As one of the 10 most visited countries in the world, Mexico is the personification of the sun, sand, surf, and cultural heritage vacation. Given its importance of tourism to the economy, Mexico instituted, in 2006, a regulation that has “certified (more than 30) ecotourism businesses and provided small, rural tourism business owners with training, technical assistance, and marketing support“.

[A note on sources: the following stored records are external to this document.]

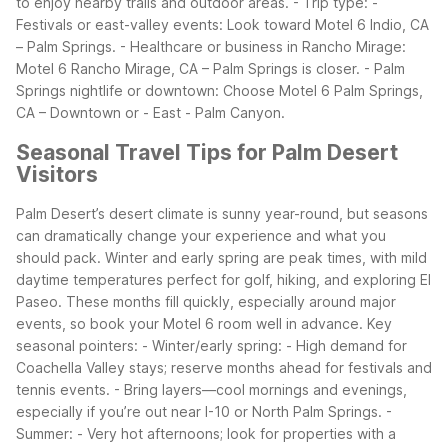
to enjoy nearby trails and outdoor areas. - Trip type: -
Festivals or east-valley events: Look toward Motel 6 Indio, CA
– Palm Springs. - Healthcare or business in Rancho Mirage:
Motel 6 Rancho Mirage, CA – Palm Springs is closer. - Palm
Springs nightlife or downtown: Choose Motel 6 Palm Springs,
CA – Downtown or - East - Palm Canyon.
Seasonal Travel Tips for Palm Desert
Visitors
Palm Desert’s desert climate is sunny year-round, but seasons
can dramatically change your experience and what you
should pack. Winter and early spring are peak times, with mild
daytime temperatures perfect for golf, hiking, and exploring El
Paseo. These months fill quickly, especially around major
events, so book your Motel 6 room well in advance.
Key
seasonal pointers: - Winter/early spring: - High demand for
Coachella Valley stays; reserve months ahead for festivals and
tennis events. - Bring layers—cool mornings and evenings,
especially if you’re out near I-10 or North Palm Springs. -
Summer: - Very hot afternoons; look for properties with a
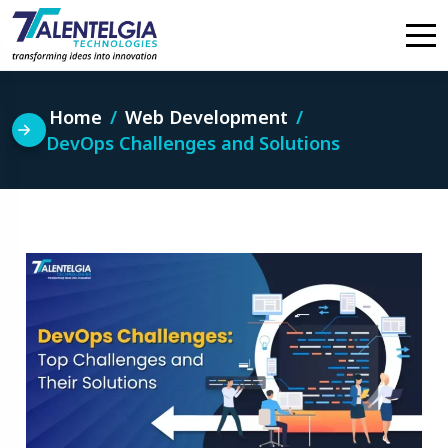
Skip
to
content
Home
Web Development
DevOps Challenges and Solutions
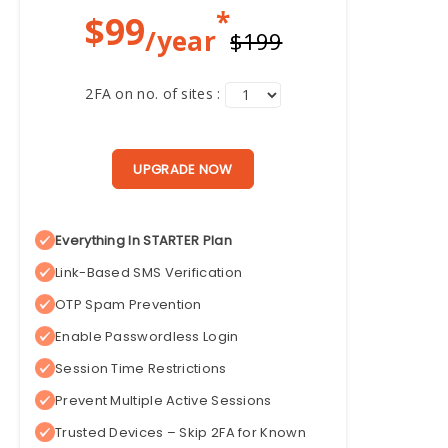
*
$
99
/year
$199
2FA on no. of sites :
UPGRADE NOW
Everything In STARTER Plan
Link-Based SMS Verification
OTP Spam Prevention
Enable Passwordless Login
Session Time Restrictions
Prevent Multiple Active Sessions
Trusted Devices – Skip 2FA for Known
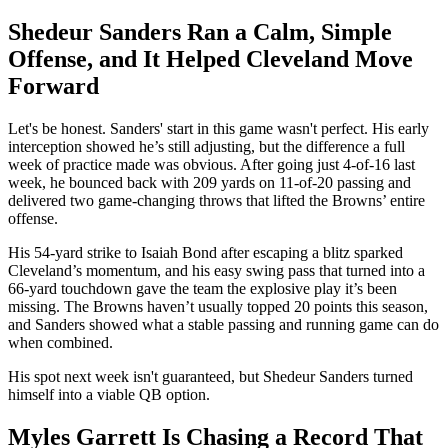
Shedeur Sanders Ran a Calm, Simple
Offense, and It Helped Cleveland Move
Forward
Let's be honest. Sanders' start in this game wasn't perfect. His early
interception showed he’s still adjusting, but the difference a full
week of practice made was obvious. After going just 4-of-16 last
week, he bounced back with 209 yards on 11-of-20 passing and
delivered two game-changing throws that lifted the Browns’ entire
offense.
His 54-yard strike to Isaiah Bond after escaping a blitz sparked
Cleveland’s momentum, and his easy swing pass that turned into a
66-yard touchdown gave the team the explosive play it’s been
missing. The Browns haven’t usually topped 20 points this season,
and Sanders showed what a stable passing and running game can do
when combined.
His spot next week isn't guaranteed, but Shedeur Sanders turned
himself into a viable QB option.
Myles Garrett Is Chasing a Record That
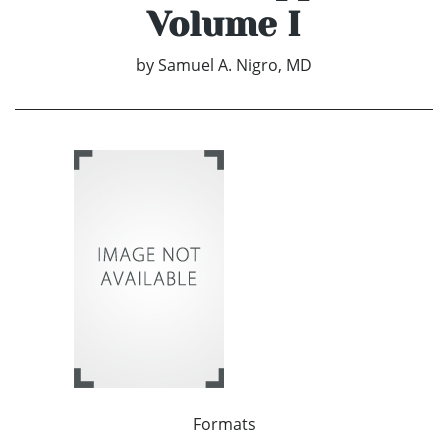
Volume I
by
Samuel A. Nigro, MD
Formats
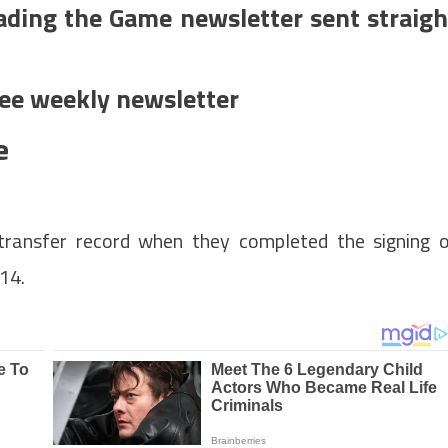
ading the Game newsletter sent straigh
ree weekly newsletter
e
transfer record when they completed the signing 
014.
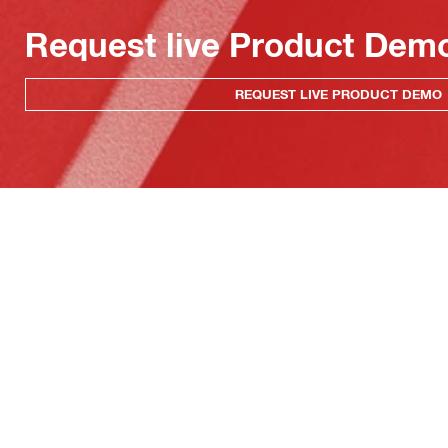
Request live Product Dem
REQUEST LIVE PRODUCT DEMO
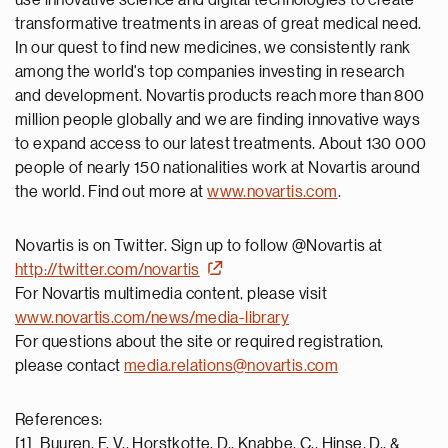
use innovative science and digital technologies to create
transformative treatments in areas of great medical need.
In our quest to find new medicines, we consistently rank
among the world's top companies investing in research
and development. Novartis products reach more than 800
million people globally and we are finding innovative ways
to expand access to our latest treatments. About 130 000
people of nearly 150 nationalities work at Novartis around
the world. Find out more at
www.novartis.com
.
Novartis is on Twitter. Sign up to follow @Novartis at
http://twitter.com/novartis
For Novartis multimedia content, please visit
www.novartis.com/news/media-library
For questions about the site or required registration,
please contact
media.relations@novartis.com
References:
[1] Buuren, F. V., Horstkotte, D., Knabbe, C., Hinse, D., &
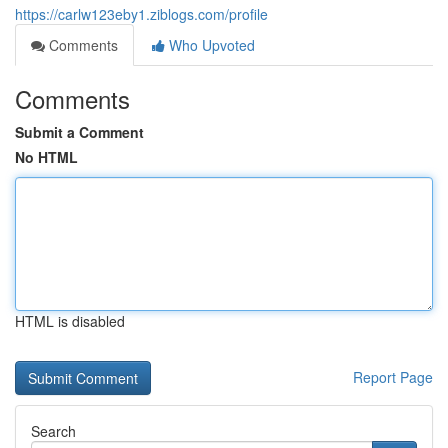
https://carlw123eby1.ziblogs.com/profile
Comments
Who Upvoted
Comments
Submit a Comment
No HTML
HTML is disabled
Report Page
Search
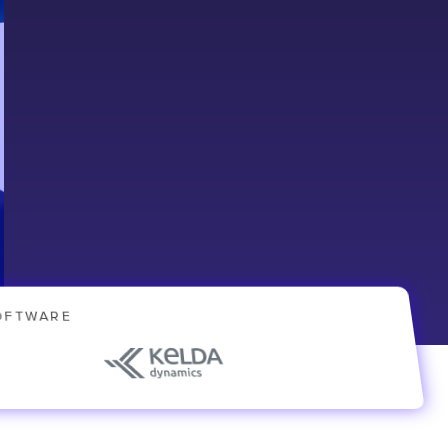
OFTWARE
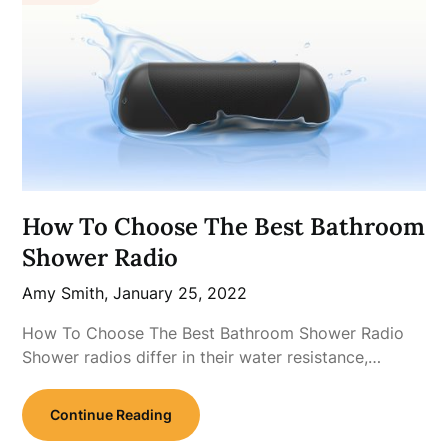
How To Choose The Best Bathroom
Shower Radio
Amy Smith,
January 25, 2022
How To Choose The Best Bathroom Shower Radio
Shower radios differ in their water resistance,…
Continue Reading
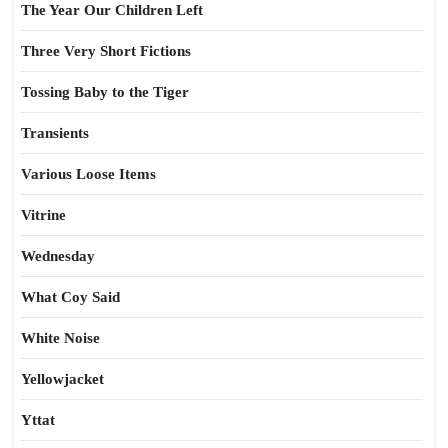
The Year Our Children Left
Three Very Short Fictions
Tossing Baby to the Tiger
Transients
Various Loose Items
Vitrine
Wednesday
What Coy Said
White Noise
Yellowjacket
Yttat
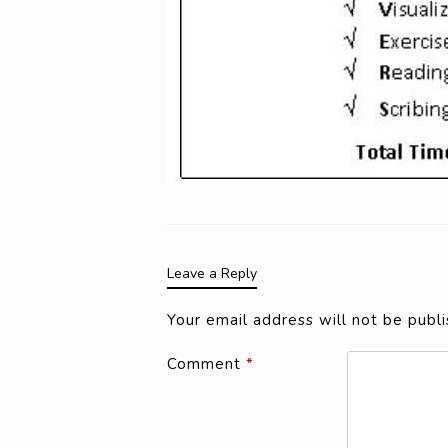
Leave a Reply
Your email address will not be publi
Comment
*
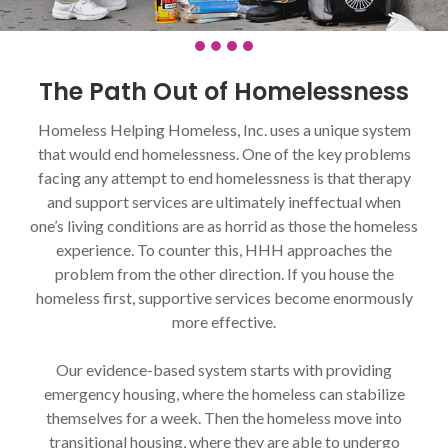
The Path Out of Homelessness
Homeless Helping Homeless, Inc. uses a unique system
that would end homelessness. One of the key problems
facing any attempt to end homelessness is that therapy
and support services are ultimately ineffectual when
one’s living conditions are as horrid as those the homeless
experience. To counter this, HHH approaches the
problem from the other direction. If you house the
homeless first, supportive services become enormously
more effective.
Our evidence-based system starts with providing
emergency housing, where the homeless can stabilize
themselves for a week. Then the homeless move into
transitional housing, where they are able to undergo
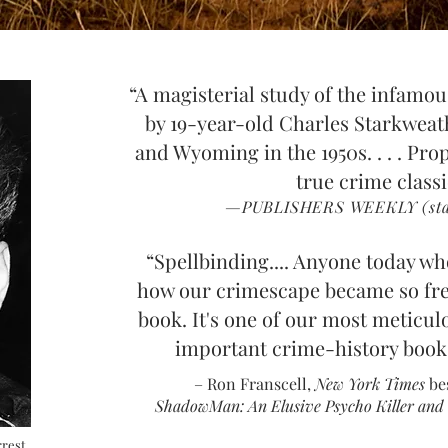
“A magisterial study of the infam
by 19-year-old Charles Starkweat
and Wyoming in the 1950s. . . . Propu
true crime class
—PUBLISHERS WEEKLY (star
“Spellbinding.... Anyone t
o
day wh
how our crimescape became so fr
book. It's one of our most meticul
important crime-history book
– Ron Franscell,
New York Times
be
Sha
dowMan: An Elusive Psycho Killer and t
rrest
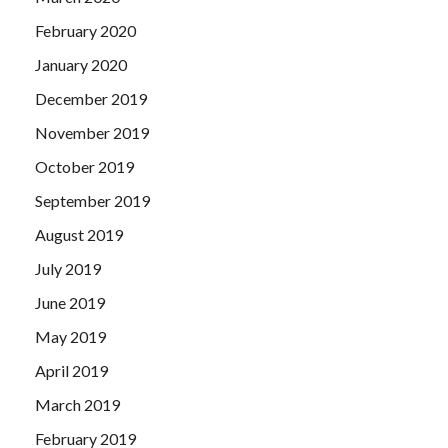
February 2020
January 2020
December 2019
November 2019
October 2019
September 2019
August 2019
July 2019
June 2019
May 2019
April 2019
March 2019
February 2019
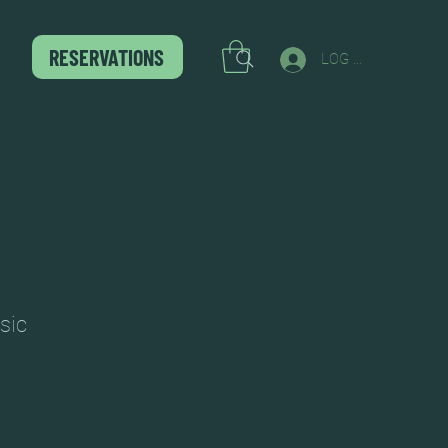
RESERVATIONS
LOG IN
sic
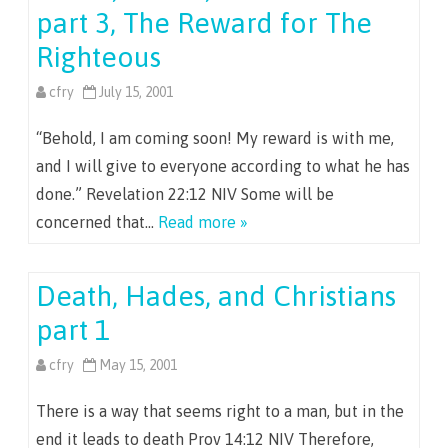
part 3, The Reward for The
Righteous
cfry
July 15, 2001
“Behold, I am coming soon! My reward is with me,
and I will give to everyone according to what he has
done.” Revelation 22:12 NIV Some will be
concerned that…
Read more »
Death, Hades, and Christians
part 1
cfry
May 15, 2001
There is a way that seems right to a man, but in the
end it leads to death Prov 14:12 NIV Therefore,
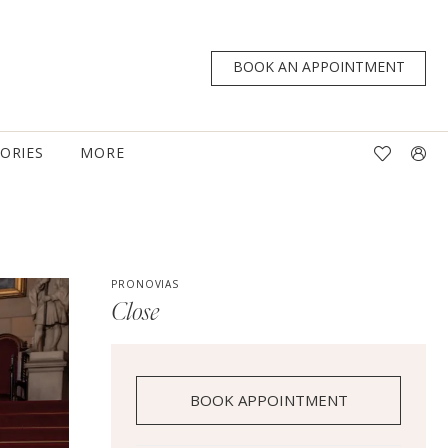
BOOK AN APPOINTMENT
TORIES
MORE
PRONOVIAS
Close
BOOK APPOINTMENT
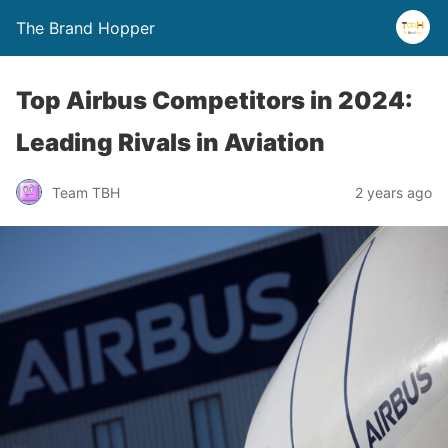
The Brand Hopper
Top Airbus Competitors in 2024:
Leading Rivals in Aviation
Team TBH
2 years ago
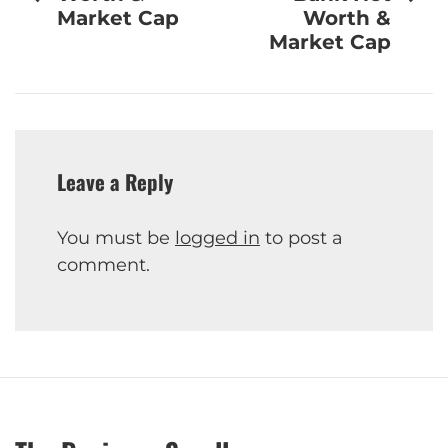
Market Cap
Worth &
Market Cap
Leave a Reply
You must be
logged in
to post a
comment.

Based upon the principles of international guidelines such as the United Nations Global Compact, the Global Sustainable Tourism Criteria, and ISO standards, Mexico’s SEMARNAT ecotourism regulation (NMX-AA-133-SCFI-2006) aims to specifically address the main environmental issues affecting Mexico, namely:
- Conservation and sustainable use of ecosystems and biodiversity
- Prevention and control of pollution
- Comprehensive management of water resources
The SEMARNAT ecotourism regulation is a voluntary program open to all types of ecotourism businesses. And, to fulfill the requirement, each business must have at least a planning document that addresses each of the following criteria:
- Water waste
- Air pollution
- Carbon emissions
- Hazardous waste
- Flora and fauna interpretation
- Soil use
- Noise pollution
- Environmental protection
- Wildlife protection view
A third-party, which presently consists of two independent auditors, evaluates whether the business fulfills the criteria of the regulation. According to the Secretary of SEMARNAT, “A business’ infrastructure cannot affect tributaries of water, deteriorate wildlife habitat, or interrupt the biological processes of native species; a building’s architecture and design should utilize natural sources of energy such as the sun, incorporate the surrounding landscape, and use materials that are compatible with the environment; it should use eco-techniques to manage water and wastes correctly, and incorporate alternative energy sources; it should use sustainably produced biodegradable products from local providers; offer information and educational materials about environmental and cultural themes to tourists; establish marked trails; and have an environmental education program and participate in conservation, cultural, and community initiatives.“
Those ecotourism businesses that do comply with the criteria obtain a certification that is valid for four years, although they must be evaluated each year to ensure continued understanding and conformity. Otherwise, a certification is suspended if any non-compliance is found.
Given the SEMARNAT ecotourism regulation’s growing popularity, Mexico has also developed standards for marine tourism and “sun and surf” tourism and is in the process of developing a coastal tourism regulation.